It is crucial that HTA bodies, national competent authorities, and the European Medicines Agency (EMA) work closer together with transparent assignment of roles and responsibilities in order to avoid duplication of efforts on the one hand or lack of adequate data for decision making on the other hand. The creation of the European Network for Health Technology Assessment (EUnetHTA) has made a significant contribution to the coordination of HTA in the EU. A dialog is currently taking place between HTA agencies and EMA in order to align the agencies’ activities and roles with those of the EMA and national competent authorities, as recommended by the High Level Pharmaceutical Forum (European Medicines Agency, 2009).

Applying HTA Criteria

Differences in health care systems and in the organization of HTA probably explain a large part of the variance in international HTA. Also, differences in how HTA is perceived, understood or used in various parts of the world may have an important impact on the way it is performed and used. Hence, different applications of HTA may exist even in settings where there are no substantial differences in the health care system or in the organization of HTA.

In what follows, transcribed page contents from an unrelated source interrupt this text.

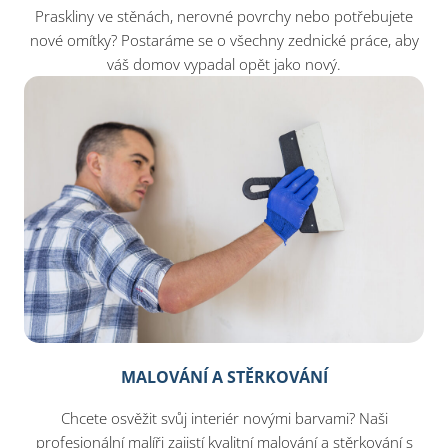
Praskliny ve stěnách, nerovné povrchy nebo potřebujete
nové omítky? Postaráme se o všechny zednické práce, aby
váš domov vypadal opět jako nový.
MALOVÁNÍ A STĚRKOVÁNÍ
Chcete osvěžit svůj interiér novými barvami? Naši
profesionální malíři zajistí kvalitní malování a stěrkování s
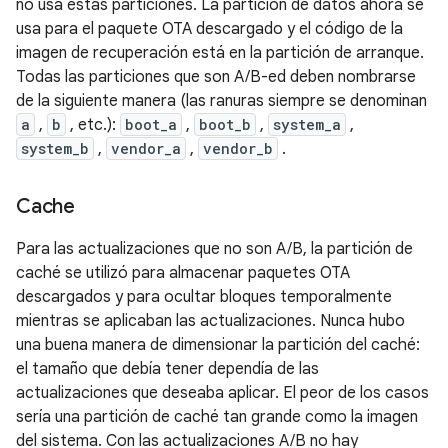
no usa estas particiones. La partición de datos ahora se
usa para el paquete OTA descargado y el código de la
imagen de recuperación está en la partición de arranque.
Todas las particiones que son A/B-ed deben nombrarse
de la siguiente manera (las ranuras siempre se denominan
a
,
b
, etc.):
boot_a
,
boot_b
,
system_a
,
system_b
,
vendor_a
,
vendor_b
.
Cache
Para las actualizaciones que no son A/B, la partición de
caché se utilizó para almacenar paquetes OTA
descargados y para ocultar bloques temporalmente
mientras se aplicaban las actualizaciones. Nunca hubo
una buena manera de dimensionar la partición del caché:
el tamaño que debía tener dependía de las
actualizaciones que deseaba aplicar. El peor de los casos
sería una partición de caché tan grande como la imagen
del sistema. Con las actualizaciones A/B no hay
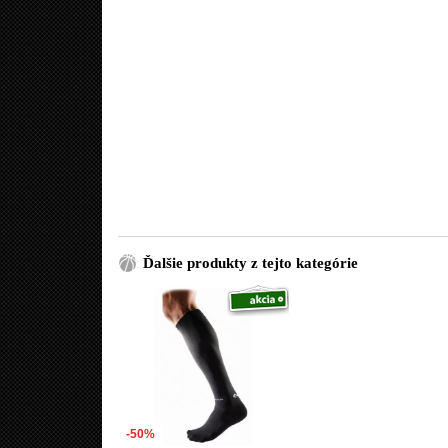
Ďalšie produkty z tejto kategórie
-50%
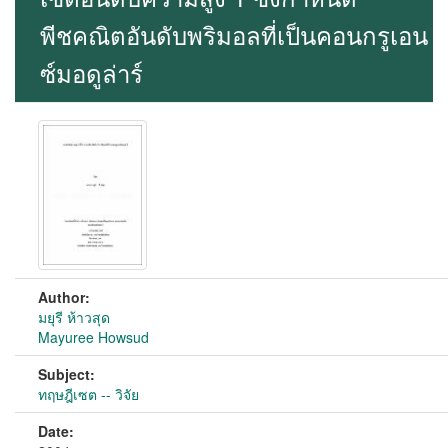
พีชคณิตอันดับพริมอลที่เป็นคอนกรูเอน
ซ์มอดูล่าร์
Author:
มยุรี ห้าวสุด
Mayuree Howsud
Subject:
ทฤษฎีเซต -- วิจัย
Date:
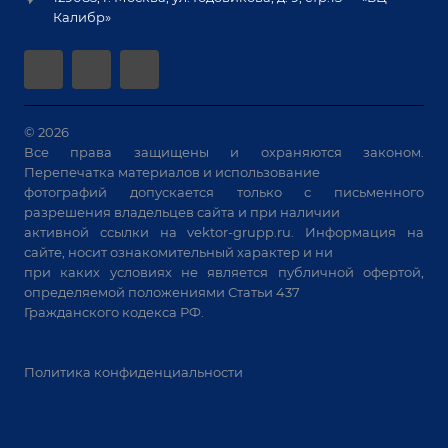
Гарантия
Позиционеры и вращатели
Калибр»
Аудит производства на предмет возможности
Сварочные аппараты
автоматизации
Вакуумные траверсы
Зачистные станки
Машины контактной сварки
© 2026
Все права защищены и охраняются законом.
Универсальные зажимы
Перепечатка материалов и использование
Системы аспирации
фотографий допускается только с письменного
Станки лазерной резки
разрешения владельцев сайта и при наличии
активной ссылки на
vektor-grupp.ru
. Информация на
Решения для учебных заведений
сайте, носит ознакомительный характер и ни
при каких условиях не является публичной офертой,
определяемой положениями Статьи 437
Гражданского кодекса РФ.
Политика конфиденциальности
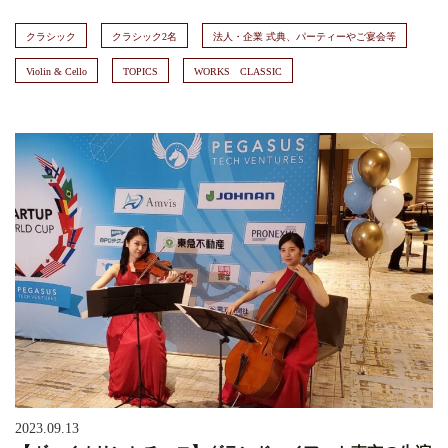
クラシック
クラシック2名
法人・企業 式典、パーティーやご宴会等
Violin & Cello
TOPICS
WORKS CLASSIC
2023.09.13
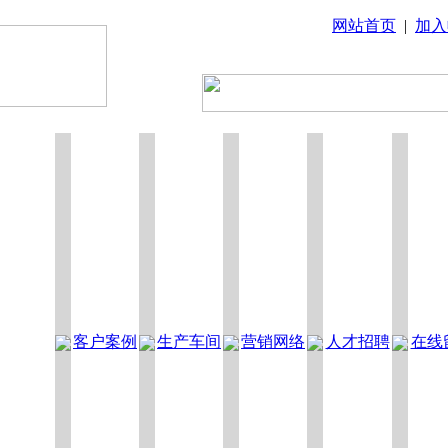
网站首页
|
加入
客户案例
生产车间
营销网络
人才招聘
在线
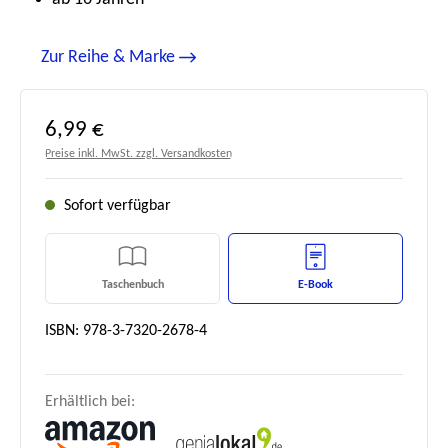
Zur Reihe & Marke
Regulärer Preis:
6,99 €
Preise inkl. MwSt. zzgl. Versandkosten
Sofort verfügbar
Taschenbuch
E-Book
ISBN: 978-3-7320-2678-4
Erhältlich bei:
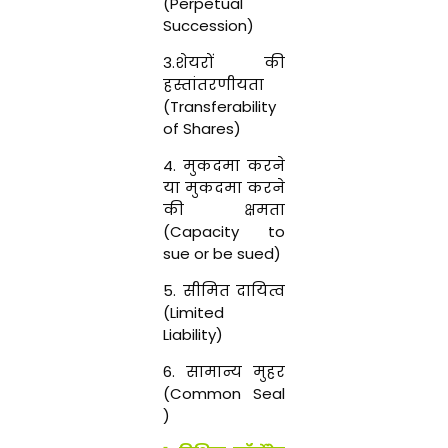
(
Perpetual
Succession)
3
.शेयरों की
हस्तांतरणीयता
(
Transferability
of
Shares)
4
. मुकदमा करने
या मुकदमा करने
की क्षमता
(
Capacity
to
sue
or
be
sued)
5
. सीमित दायित्व
(
Limited
Liability)
6
. सामान्य मुहर
(
Common
Seal
)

With regard to the applied criteria, most HTA assessments take a variety of criteria into consideration, including relative effectiveness, cost–effectiveness, budget impact, and medical/therapeutic need. Some countries also explicitly include the public health impact and equity considerations. Some apply a societal perspective, while others apply a more restricted health care perspective. Few countries apply a formal threshold for willingness to pay for one unit of extra health, and even the standard unit of the QALY is challenged by several Member States (Cleemput et al., 2008).

Collaboration on HTA between Member States requires standardization in the structure, transparency, and handling of information in any HTA. Steps toward defining some standards at the international level have been taken by the International Network of Agencies for Health Technology Assessment (INAHTA) and previous European Projects (EUR-ASSESS, ECHTA/ECAHI). More recently, EUnetHTA was established, as a response to the expressed need by the European Commission and Member States for a sustainable European Network for HTA (Kristensen et al., 2009).

The HTA Core Model developed within the EUnetHTA project built on this earlier work (Lampe et al., 2009). The HTA Core Model specifies the questions that should be asked and answered within an HTA and defines and standardizes the structure of an HTA report. To support European collaboration some elements are prioritized over others. They are defined as “core elements.” A core element is an assessment element that is considered to be both important for every HTA and transferable to other jurisdictions. A Core HTA is an actual assessment that has been conducted using the HTA Core Model and has considered all core elements of all nine HTA domains (i.e., health problem and current use of the technology; description and technical characteristics of technology; safety; clinical effectiveness; costs, economic evaluation; ethical analysis; organizational aspects; social aspects; and legal aspects). Through the wide scope, focus on core elements and the summary chapter, a Core HTA gives an overview of a technology that is likely to be useful in the European context and that can be used as a basis for producing local HTA reports that take into account local circumstances.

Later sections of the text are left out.